Americas Indigenous Americans began smoking and using tobacco enemas during circa 1 BCE. Archeological studies suggest the use of tobacco in around first century BC, when Maya people of Central America used tobacco leaves for smoking, in sacred and religious ceremonies. It then later started spreading as far as high up to the Mississippi Valley with the Maya community migrating from down south of America, between 470 and 630 AD.
The first Europeans to smoke were members of Columbus’ crew when they reached Cuba in 1492. In the same year, Christopher Columbus and his crew returned to Europe from the Americas with the first tobacco leaves and seeds ever seen on the continent. Within 150 years of Columbus’s finding “strange leaves” in the New World, tobacco was being used around the globe.
The British first obtained their tobacco by plundering Spanish ships en route back from America. Sir Francis Drake brought tobacco back from his circumnavigation of the globe in 1580 while some tobacco may have been brought back from the Caribbean in the 1560s. Sir Walter Raleigh brought tobacco back from his first Virginian expedition in 1586.
In the early 1500s Middle East Tobacco introduced when the Turks took it to Egypt.
In United Kingdom in 1833 the phosphorus friction matches introduced on a commercial scale, making smoking more convenient.

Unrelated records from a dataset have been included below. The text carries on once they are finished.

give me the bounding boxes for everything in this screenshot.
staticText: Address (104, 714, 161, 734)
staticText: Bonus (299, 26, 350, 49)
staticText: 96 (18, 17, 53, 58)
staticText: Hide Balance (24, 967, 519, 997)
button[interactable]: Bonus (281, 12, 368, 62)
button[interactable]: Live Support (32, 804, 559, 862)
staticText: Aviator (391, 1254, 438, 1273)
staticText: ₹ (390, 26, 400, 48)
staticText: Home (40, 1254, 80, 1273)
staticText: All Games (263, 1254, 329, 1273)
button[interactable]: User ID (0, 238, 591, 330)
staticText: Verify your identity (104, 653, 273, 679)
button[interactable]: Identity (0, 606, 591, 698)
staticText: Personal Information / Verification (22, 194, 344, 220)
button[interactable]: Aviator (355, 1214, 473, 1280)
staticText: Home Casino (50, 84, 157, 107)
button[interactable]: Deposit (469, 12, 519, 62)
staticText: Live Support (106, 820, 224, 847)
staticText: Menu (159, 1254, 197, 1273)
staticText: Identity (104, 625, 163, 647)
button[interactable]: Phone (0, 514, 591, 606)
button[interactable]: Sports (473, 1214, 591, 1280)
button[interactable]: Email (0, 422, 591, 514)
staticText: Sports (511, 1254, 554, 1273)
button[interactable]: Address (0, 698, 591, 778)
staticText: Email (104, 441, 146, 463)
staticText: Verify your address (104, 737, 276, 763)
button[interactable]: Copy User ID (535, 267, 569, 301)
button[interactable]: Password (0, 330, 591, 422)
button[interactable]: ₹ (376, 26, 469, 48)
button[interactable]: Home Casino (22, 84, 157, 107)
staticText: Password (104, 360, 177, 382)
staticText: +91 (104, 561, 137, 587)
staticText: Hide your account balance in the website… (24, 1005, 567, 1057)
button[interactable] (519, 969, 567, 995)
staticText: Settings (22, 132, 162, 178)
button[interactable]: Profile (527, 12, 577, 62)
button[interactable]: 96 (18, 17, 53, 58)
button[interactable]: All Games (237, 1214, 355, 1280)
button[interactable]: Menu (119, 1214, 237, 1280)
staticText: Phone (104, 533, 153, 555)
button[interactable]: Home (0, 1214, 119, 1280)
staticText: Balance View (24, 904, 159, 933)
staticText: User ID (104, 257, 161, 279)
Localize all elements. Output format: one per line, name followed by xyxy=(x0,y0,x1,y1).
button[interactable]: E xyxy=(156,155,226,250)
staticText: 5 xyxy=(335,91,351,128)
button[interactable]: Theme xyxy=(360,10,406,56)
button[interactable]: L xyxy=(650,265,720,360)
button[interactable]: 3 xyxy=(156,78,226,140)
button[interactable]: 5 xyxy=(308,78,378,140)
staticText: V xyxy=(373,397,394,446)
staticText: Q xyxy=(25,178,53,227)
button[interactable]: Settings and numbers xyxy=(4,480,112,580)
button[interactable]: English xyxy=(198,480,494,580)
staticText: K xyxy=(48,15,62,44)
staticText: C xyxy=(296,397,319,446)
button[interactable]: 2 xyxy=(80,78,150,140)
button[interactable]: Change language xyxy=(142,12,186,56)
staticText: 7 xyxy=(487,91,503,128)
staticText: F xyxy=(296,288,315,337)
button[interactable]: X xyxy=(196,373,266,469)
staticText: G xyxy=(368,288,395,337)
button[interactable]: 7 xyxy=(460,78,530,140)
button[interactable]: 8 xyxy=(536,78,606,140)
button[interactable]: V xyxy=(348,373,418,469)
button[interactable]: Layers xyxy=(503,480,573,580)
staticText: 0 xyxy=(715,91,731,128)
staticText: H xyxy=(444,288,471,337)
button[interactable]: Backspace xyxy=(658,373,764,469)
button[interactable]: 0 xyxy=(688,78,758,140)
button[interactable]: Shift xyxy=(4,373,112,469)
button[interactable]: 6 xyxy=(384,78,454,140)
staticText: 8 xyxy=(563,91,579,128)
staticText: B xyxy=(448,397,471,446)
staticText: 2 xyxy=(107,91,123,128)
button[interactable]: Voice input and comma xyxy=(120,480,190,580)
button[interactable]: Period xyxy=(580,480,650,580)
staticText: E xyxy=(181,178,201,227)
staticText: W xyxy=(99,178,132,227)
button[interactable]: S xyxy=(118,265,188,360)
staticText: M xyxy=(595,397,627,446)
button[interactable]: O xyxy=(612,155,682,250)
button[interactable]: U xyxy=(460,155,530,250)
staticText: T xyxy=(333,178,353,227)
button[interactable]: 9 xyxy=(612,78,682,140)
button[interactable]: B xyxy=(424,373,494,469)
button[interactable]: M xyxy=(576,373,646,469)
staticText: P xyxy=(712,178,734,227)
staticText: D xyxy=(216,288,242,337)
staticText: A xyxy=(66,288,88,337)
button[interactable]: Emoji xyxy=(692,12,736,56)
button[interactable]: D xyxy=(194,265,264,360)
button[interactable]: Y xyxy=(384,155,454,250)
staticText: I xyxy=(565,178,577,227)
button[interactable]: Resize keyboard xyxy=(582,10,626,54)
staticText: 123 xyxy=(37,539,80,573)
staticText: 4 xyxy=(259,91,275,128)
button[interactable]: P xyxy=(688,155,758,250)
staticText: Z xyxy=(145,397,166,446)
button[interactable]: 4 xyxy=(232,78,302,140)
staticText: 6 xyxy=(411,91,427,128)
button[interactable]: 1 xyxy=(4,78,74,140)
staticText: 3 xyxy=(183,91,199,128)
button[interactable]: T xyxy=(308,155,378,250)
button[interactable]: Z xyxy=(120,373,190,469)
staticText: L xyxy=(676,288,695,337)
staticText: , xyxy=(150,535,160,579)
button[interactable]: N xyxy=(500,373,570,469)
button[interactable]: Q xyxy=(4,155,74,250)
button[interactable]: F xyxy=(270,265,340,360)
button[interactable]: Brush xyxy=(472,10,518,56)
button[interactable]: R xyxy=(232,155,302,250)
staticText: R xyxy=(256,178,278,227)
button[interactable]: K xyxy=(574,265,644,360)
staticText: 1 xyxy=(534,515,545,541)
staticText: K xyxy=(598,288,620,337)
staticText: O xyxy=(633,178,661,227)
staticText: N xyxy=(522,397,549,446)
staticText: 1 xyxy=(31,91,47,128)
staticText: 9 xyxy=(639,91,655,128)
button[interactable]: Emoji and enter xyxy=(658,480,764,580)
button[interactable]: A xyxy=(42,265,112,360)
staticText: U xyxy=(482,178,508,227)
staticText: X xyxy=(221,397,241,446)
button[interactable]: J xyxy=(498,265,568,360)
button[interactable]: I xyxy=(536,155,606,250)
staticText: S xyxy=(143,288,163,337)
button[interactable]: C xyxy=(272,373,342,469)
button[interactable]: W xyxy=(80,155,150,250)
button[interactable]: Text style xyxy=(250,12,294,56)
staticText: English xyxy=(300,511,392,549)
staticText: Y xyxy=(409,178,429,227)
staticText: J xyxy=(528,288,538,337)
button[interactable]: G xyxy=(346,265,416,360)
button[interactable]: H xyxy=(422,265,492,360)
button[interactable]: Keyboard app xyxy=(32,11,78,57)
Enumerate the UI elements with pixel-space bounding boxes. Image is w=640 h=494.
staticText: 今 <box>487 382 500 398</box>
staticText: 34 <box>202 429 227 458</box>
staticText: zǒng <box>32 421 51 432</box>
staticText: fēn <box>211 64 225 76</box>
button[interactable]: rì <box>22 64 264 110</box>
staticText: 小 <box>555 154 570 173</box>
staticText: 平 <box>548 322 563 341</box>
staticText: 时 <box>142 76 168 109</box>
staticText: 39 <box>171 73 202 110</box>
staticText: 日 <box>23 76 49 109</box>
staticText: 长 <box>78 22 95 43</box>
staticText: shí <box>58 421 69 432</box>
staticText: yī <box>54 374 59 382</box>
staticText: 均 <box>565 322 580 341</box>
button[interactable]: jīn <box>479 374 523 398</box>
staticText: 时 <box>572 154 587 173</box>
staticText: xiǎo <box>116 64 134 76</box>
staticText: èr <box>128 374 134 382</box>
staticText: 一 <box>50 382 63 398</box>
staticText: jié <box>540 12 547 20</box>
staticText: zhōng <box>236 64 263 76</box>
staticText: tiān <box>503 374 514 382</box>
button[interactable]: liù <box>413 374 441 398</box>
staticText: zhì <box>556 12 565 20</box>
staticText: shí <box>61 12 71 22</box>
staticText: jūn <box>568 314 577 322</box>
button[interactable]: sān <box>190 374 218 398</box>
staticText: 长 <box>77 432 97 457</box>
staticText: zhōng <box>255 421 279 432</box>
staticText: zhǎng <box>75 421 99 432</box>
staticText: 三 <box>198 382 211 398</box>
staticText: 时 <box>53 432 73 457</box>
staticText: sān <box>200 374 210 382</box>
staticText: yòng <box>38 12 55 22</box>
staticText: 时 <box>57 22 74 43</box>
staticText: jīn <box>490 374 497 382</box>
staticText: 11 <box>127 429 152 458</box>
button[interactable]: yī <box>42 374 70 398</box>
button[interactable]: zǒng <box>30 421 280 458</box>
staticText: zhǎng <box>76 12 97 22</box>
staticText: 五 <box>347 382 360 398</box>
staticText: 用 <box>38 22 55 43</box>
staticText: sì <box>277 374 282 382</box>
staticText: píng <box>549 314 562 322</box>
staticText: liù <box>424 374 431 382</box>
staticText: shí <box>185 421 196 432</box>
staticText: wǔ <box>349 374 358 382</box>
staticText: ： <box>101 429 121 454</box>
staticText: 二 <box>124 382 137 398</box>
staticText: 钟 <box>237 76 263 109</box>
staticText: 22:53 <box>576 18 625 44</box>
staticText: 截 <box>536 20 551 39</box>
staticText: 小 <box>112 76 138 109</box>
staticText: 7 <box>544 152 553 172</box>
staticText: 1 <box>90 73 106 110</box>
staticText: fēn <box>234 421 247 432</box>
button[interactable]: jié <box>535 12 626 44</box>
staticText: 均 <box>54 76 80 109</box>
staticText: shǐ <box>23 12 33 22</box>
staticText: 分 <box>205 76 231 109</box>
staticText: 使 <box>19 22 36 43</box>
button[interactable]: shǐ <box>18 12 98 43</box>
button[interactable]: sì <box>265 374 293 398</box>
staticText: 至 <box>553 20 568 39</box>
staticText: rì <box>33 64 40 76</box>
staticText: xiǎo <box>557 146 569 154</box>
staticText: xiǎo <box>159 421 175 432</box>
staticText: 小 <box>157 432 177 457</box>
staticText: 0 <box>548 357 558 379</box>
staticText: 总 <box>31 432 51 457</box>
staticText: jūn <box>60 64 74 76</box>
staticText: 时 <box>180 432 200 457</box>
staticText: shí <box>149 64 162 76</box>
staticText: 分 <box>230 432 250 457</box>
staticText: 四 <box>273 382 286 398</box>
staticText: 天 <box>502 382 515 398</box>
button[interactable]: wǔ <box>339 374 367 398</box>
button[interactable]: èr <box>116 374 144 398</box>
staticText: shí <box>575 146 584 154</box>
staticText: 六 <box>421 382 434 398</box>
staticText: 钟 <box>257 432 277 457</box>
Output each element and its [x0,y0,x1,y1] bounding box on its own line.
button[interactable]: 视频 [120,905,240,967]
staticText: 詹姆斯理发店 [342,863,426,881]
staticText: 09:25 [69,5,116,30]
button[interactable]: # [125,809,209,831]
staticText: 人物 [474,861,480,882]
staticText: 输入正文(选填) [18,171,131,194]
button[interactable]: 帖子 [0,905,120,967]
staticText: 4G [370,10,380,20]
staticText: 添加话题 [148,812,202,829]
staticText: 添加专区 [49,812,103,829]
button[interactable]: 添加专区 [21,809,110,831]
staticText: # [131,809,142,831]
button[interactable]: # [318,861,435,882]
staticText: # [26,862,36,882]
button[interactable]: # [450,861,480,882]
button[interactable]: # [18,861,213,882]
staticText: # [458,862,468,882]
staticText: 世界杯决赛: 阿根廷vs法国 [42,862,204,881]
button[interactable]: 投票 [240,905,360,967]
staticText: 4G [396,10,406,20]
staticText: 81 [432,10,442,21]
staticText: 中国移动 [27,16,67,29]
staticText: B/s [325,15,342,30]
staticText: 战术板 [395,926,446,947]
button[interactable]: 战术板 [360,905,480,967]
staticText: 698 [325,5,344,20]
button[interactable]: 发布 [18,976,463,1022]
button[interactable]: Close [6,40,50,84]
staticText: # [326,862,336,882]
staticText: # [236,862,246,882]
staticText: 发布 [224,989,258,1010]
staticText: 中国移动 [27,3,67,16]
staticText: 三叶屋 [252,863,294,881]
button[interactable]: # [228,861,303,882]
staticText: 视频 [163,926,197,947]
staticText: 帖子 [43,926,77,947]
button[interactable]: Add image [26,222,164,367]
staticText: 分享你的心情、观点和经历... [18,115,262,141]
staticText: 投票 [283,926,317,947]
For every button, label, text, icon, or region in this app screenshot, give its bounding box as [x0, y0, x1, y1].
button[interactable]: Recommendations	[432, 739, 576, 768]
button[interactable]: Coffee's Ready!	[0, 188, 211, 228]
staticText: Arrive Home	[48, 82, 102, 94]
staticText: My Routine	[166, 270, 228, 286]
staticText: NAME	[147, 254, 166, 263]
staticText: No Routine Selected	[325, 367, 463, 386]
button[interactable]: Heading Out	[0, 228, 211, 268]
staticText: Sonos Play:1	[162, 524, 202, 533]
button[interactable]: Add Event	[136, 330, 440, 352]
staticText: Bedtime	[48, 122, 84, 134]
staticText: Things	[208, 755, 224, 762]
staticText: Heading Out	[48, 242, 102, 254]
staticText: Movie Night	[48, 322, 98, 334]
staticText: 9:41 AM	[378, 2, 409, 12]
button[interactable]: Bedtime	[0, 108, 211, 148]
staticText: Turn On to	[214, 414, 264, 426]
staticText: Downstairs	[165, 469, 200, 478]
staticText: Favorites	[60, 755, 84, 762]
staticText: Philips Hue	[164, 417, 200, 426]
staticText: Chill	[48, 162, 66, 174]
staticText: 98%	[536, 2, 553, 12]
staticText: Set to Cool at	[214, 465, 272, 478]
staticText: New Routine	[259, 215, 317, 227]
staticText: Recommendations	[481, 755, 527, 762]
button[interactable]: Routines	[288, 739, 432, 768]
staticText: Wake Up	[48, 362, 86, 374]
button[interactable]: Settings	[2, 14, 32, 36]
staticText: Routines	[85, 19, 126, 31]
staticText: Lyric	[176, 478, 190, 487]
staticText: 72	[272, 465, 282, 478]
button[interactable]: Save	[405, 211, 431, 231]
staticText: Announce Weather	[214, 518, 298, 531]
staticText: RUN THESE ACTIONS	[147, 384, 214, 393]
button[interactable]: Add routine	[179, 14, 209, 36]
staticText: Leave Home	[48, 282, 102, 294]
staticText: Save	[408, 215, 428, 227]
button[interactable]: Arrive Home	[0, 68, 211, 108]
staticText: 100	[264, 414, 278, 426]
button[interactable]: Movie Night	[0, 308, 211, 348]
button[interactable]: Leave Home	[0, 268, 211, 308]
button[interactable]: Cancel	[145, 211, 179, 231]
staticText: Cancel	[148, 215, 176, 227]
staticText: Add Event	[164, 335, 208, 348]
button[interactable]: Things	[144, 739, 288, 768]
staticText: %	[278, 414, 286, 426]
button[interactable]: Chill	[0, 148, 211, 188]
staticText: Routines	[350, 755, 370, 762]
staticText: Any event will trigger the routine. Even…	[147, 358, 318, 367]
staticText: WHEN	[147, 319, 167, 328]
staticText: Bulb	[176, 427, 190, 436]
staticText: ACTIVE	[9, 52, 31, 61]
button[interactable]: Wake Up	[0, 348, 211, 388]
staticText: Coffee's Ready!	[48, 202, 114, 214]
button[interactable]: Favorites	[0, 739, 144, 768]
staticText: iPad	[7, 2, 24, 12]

Manufactured cigarettes, made by a combination of hand and machine and later by machine alone, were first marketed in England in the 1850s. Their convenience, especially in the trenches in the First World War has resulted in them being the most popular nicotine delivery devices ever since.
In 1913 the Birth of the “modern” cigarette: RJ Reynolds introduced the Camel brand in USA.
Tobacco in many countries is sometimes adopted as a cash crop by the farmers and government treasuries (excise, taxes, etc.), and is also grown for local consumption.